## INSTRUCTIONS FOR THE TASK
Keep images out and repeat all data exactly.

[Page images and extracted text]
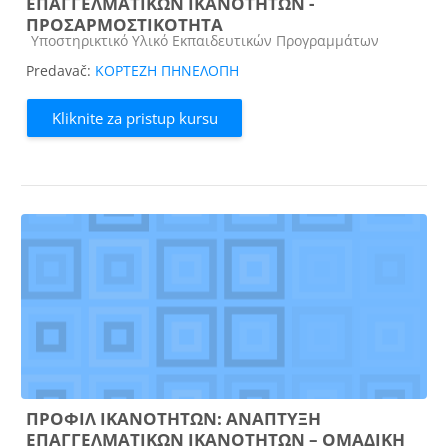
ΕΠΑΓΓΕΛΜΑΤΙΚΩΝ ΙΚΑΝΟΤΗΤΩΝ -
ΠΡΟΣΑΡΜΟΣΤΙΚΟΤΗΤΑ
Kategorija kursa
Υποστηρικτικό Υλικό Εκπαιδευτικών Προγραμμάτων
Predavač:
ΚΟΡΤΕΖΗ ΠΗΝΕΛΟΠΗ
Kliknite za pristup kursu
ΠΡΟΦΙΛ ΙΚΑΝΟΤΗΤΩΝ: ΑΝΑΠΤΥΞΗ
ΕΠΑΓΓΕΛΜΑΤΙΚΩΝ ΙΚΑΝΟΤΗΤΩΝ – ΟΜΑΔΙΚΗ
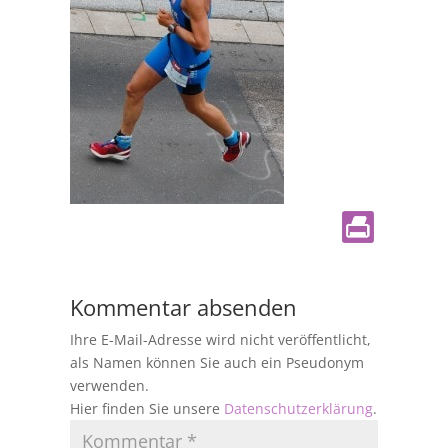
Kommentar absenden
Ihre E-Mail-Adresse wird nicht veröffentlicht,
als Namen können Sie auch ein Pseudonym
verwenden.
Hier finden Sie unsere
Datenschutzerklärung
.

## RESPONSE AREA
ΕΠΑΓΓΕΛΜΑΤΙΚΩΝ ΙΚΑΝΟΤΗΤΩΝ -
ΠΡΟΣΑΡΜΟΣΤΙΚΟΤΗΤΑ
Kategorija kursa
Υποστηρικτικό Υλικό Εκπαιδευτικών Προγραμμάτων
Predavač:
ΚΟΡΤΕΖΗ ΠΗΝΕΛΟΠΗ
Kliknite za pristup kursu
ΠΡΟΦΙΛ ΙΚΑΝΟΤΗΤΩΝ: ΑΝΑΠΤΥΞΗ
ΕΠΑΓΓΕΛΜΑΤΙΚΩΝ ΙΚΑΝΟΤΗΤΩΝ – ΟΜΑΔΙΚΗ
Kommentar absenden
Ihre E-Mail-Adresse wird nicht veröffentlicht,
als Namen können Sie auch ein Pseudonym
verwenden.
Hier finden Sie unsere
Datenschutzerklärung
.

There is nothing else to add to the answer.